Australia stunned holders Fiji to win the Hong Kong Rugby Sevens on Sunday, taking their first trophy in the city in 34 years.
In a thrilling 20-17 game, a last-minute try from Nathan Lawson upended the Pacific islanders, who had been seeking their sixth Hong Kong win in a row, and 20th overall.
Henry Hutchison put on two tries for the Aussies earlier in the game.
Most people had expected the Fijians to win.
"Until the last 20 seconds so did I," said Australia coach John Manenti.
"Like all weekend we just hung in there; we found a way."
Australia -- reigning World Sevens Series champions -- had earlier seen off Ireland and France, after losing to Samoa in the pools.
After topping Pool C, Fiji got to the final by sweeping aside South Africa and Samoa.
"It's quite surreal that we're even here," said Manenti. "We had to fight, we lost against Samoa... we fought hard and beat the Kiwis. We had to fight against the French, we had to fight against the Irish."
"All of a sudden we're in the game, we've got a minute to go and the boys owned up, it was really special."
The Hong Kong tournament is the first weekend of the new World Sevens Series, which will make an extra stop in the city in April. It also serves as qualifying for the 2024 Paris Olympics.
Next up is Dubai Rugby Sevens, in early December.
Sevens tournaments hold a volley of finals on the last day, as a chance for sides knocked out early doors to lift some silverware.
In the lesser finals Sunday, the bronze medal went to France, while Argentina claimed fifth place, New Zealand sealed ninth, and Uruguay finished 13th.

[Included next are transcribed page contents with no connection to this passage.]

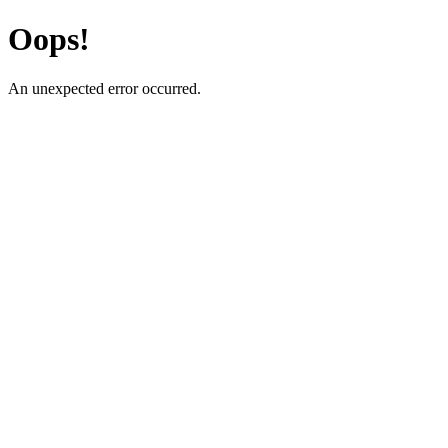
Oops!
An unexpected error occurred.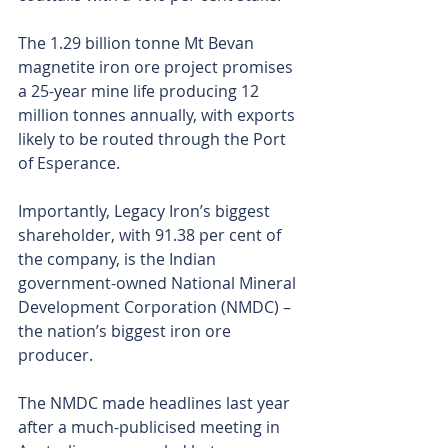
The 1.29 billion tonne Mt Bevan 
magnetite iron ore project promises 
a 25-year mine life producing 12 
million tonnes annually, with exports 
likely to be routed through the Port 
of Esperance.
Importantly, Legacy Iron’s biggest 
shareholder, with 91.38 per cent of 
the company, is the Indian 
government-owned National Mineral 
Development Corporation (NMDC) – 
the nation’s biggest iron ore 
producer.
The NMDC made headlines last year 
after a much-publicised meeting in 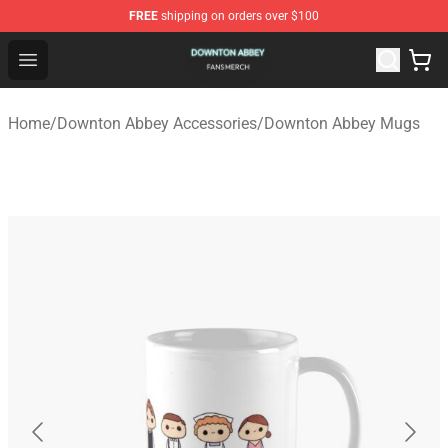
FREE
shipping on orders over $100
Downton Abbey Shop - Official Downton Abbey Merchand
Open menu
Home
/
Downton Abbey Accessories
/
Downton Abbey Mugs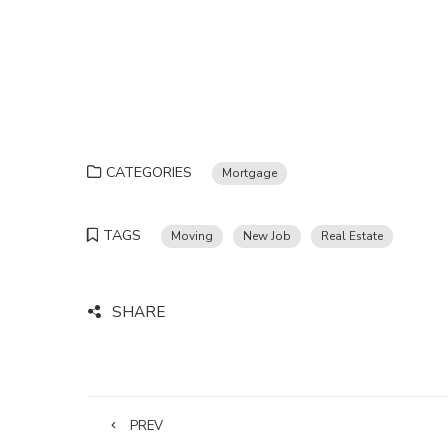
CATEGORIES
Mortgage
TAGS
Moving
New Job
Real Estate
SHARE
PREV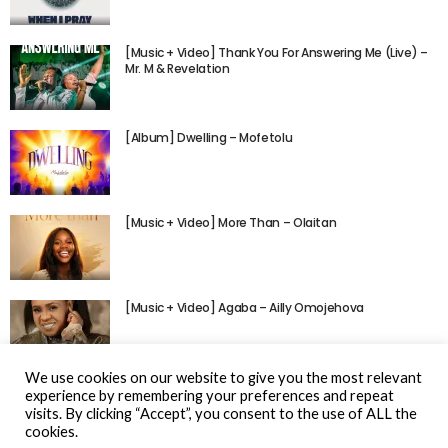
[Music + Video] Thank You For Answering Me (Live) –
Mr. M & Revelation
[Album] Dwelling – Mofetolu
[Music + Video] More Than – Olaitan
[Music + Video] Agaba – Ailly Omojehova
We use cookies on our website to give you the most relevant
experience by remembering your preferences and repeat
visits. By clicking “Accept”, you consent to the use of ALL the
cookies.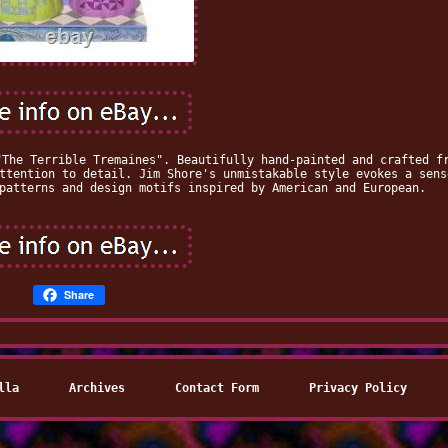
"The Terrible Tremaines". Beautifully hand-painted and crafted f
ttention to detail. Jim Shore's unmistakable style evokes a sens
patterns and design motifs inspired by American and European.
Share
lla
Archives
Contact Form
Privacy Policy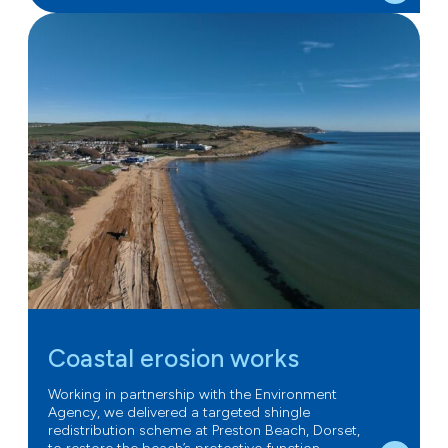
Coastal erosion works
Working in partnership with the Environment
Agency, we delivered a targeted shingle
redistribution scheme at Preston Beach, Dorset,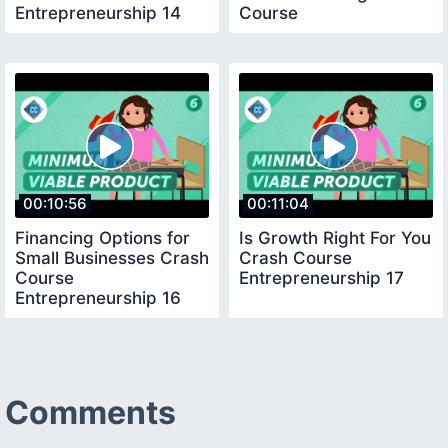
Entrepreneurship 14
Course
Entrepreneurship 15
00:10:56
00:11:04
Financing Options for
Is Growth Right For You
Small Businesses Crash
Crash Course
Course
Entrepreneurship 17
Entrepreneurship 16
Comments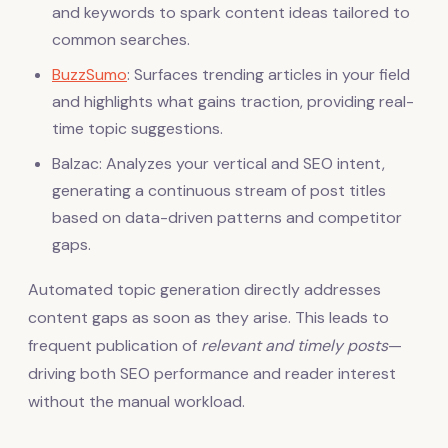
and keywords to spark content ideas tailored to
common searches.
BuzzSumo
: Surfaces trending articles in your field
and highlights what gains traction, providing real-
time topic suggestions.
Balzac: Analyzes your vertical and SEO intent,
generating a continuous stream of post titles
based on data-driven patterns and competitor
gaps.
Automated topic generation directly addresses
content gaps as soon as they arise. This leads to
frequent publication of
relevant and timely posts
—
driving both SEO performance and reader interest
without the manual workload.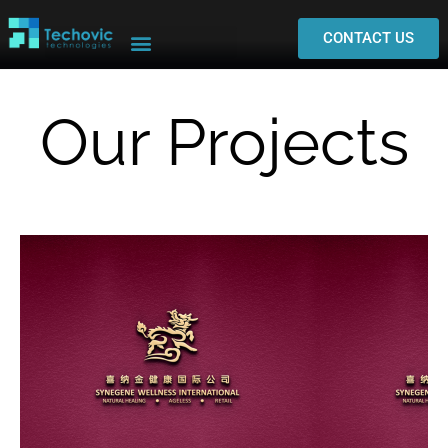
CONTACT US
Our Projects
Visit
Synegene Wellness Website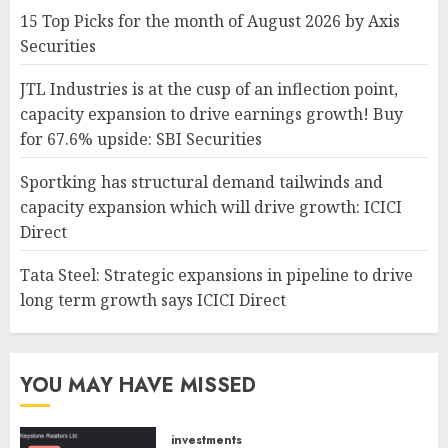
15 Top Picks for the month of August 2026 by Axis
Securities
JTL Industries is at the cusp of an inflection point,
capacity expansion to drive earnings growth! Buy
for 67.6% upside: SBI Securities
Sportking has structural demand tailwinds and
capacity expansion which will drive growth: ICICI
Direct
Tata Steel: Strategic expansions in pipeline to drive
long term growth says ICICI Direct
YOU MAY HAVE MISSED
investments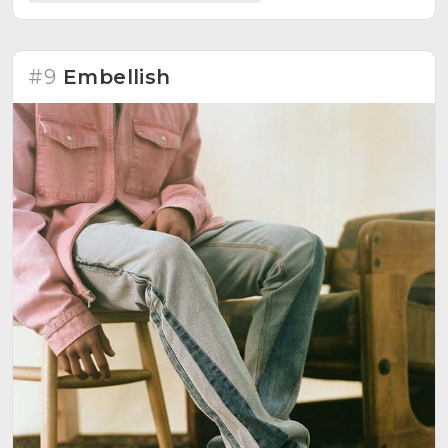
#9
Embellish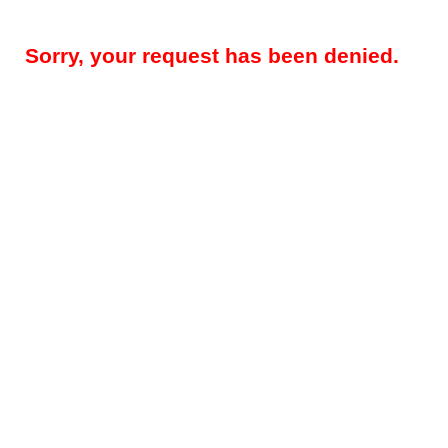
Sorry, your request has been denied.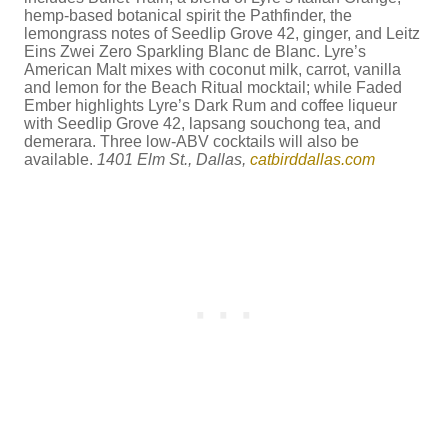
hemp-based botanical spirit the Pathfinder, the
lemongrass notes of Seedlip Grove 42, ginger, and Leitz
Eins Zwei Zero Sparkling Blanc de Blanc. Lyre’s
American Malt mixes with coconut milk, carrot, vanilla
and lemon for the Beach Ritual mocktail; while Faded
Ember highlights Lyre’s Dark Rum and coffee liqueur
with Seedlip Grove 42, lapsang souchong tea, and
demerara. Three low-ABV cocktails will also be
available.
1401 Elm St., Dallas,
catbirddallas.com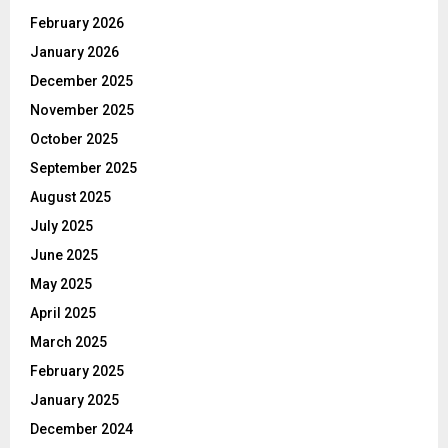
February 2026
January 2026
December 2025
November 2025
October 2025
September 2025
August 2025
July 2025
June 2025
May 2025
April 2025
March 2025
February 2025
January 2025
December 2024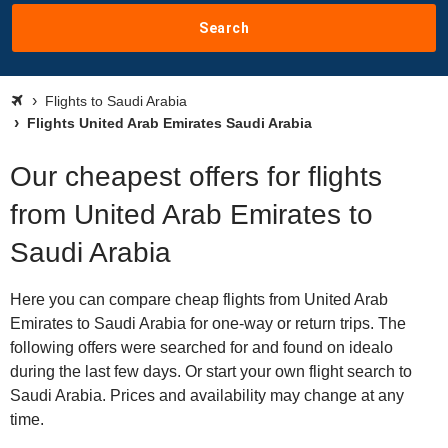
Search
Flights to Saudi Arabia
Flights United Arab Emirates Saudi Arabia
Our cheapest offers for flights
from United Arab Emirates to
Saudi Arabia
Here you can compare cheap flights from United Arab
Emirates to Saudi Arabia for one-way or return trips. The
following offers were searched for and found on idealo
during the last few days. Or start your own flight search to
Saudi Arabia. Prices and availability may change at any
time.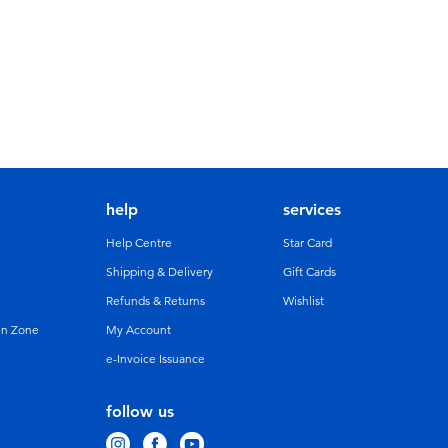
help
services
Help Centre
Star Card
Shipping & Delivery
Gift Cards
Refunds & Returns
Wishlist
un Zone
My Account
e-Invoice Issuance
follow us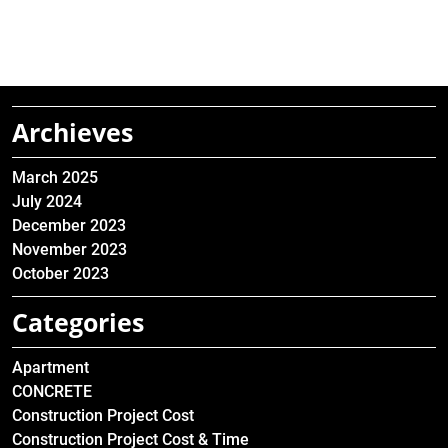
Archieves
March 2025
July 2024
December 2023
November 2023
October 2023
Categories
Apartment
CONCRETE
Construction Project Cost
Construction Project Cost & Time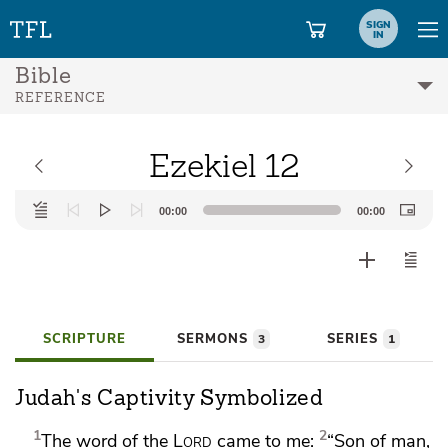
SIGN
IN
Bible
REFERENCE
Ezekiel 12
Audio
00:00
00:00
Player
SCRIPTURE
SERMONS
SERIES
3
1
Judah's Captivity Symbolized
1
2
The word of the
Lord
came to me:
“Son of man,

Hosts Hong Kong were dumped out of the 13th-place playoff by Japan, going down 24-17.
Off the pitch, city officials had been eager to reboot the sports and tourism sectors and declare a return to normality after years of pandemic travel curbs in the southern Chinese city.
Spotted among the crowd, and maskless but holding a drink -- in accordance with the rules -- was Hong Kong security minister Chris Tang, well known for spearheading a crackdown on dissent since pro-democracy protests broke out in 2019.
As he gladhanded in the stadium's south stand -- the domain of fancy dress, YMCA chants and beer in a two-pint cup -- the former police chief was greeted with a gentle ripple of boos.
Before Covid, the tournament reliably drew a daily crowd of 40,000 at Hong Kong Stadium, right up until its last edition in April 2019.
This year, the stadium is capped at 85 percent capacity because of pandemic rules and organisers were aiming for 30,000-plus a day.
But the venue was only about three-fifths full at the peak of the weekend's crowds, with international visitors having been discouraged by rules against new arrivals entering public venues during their first three days in the city.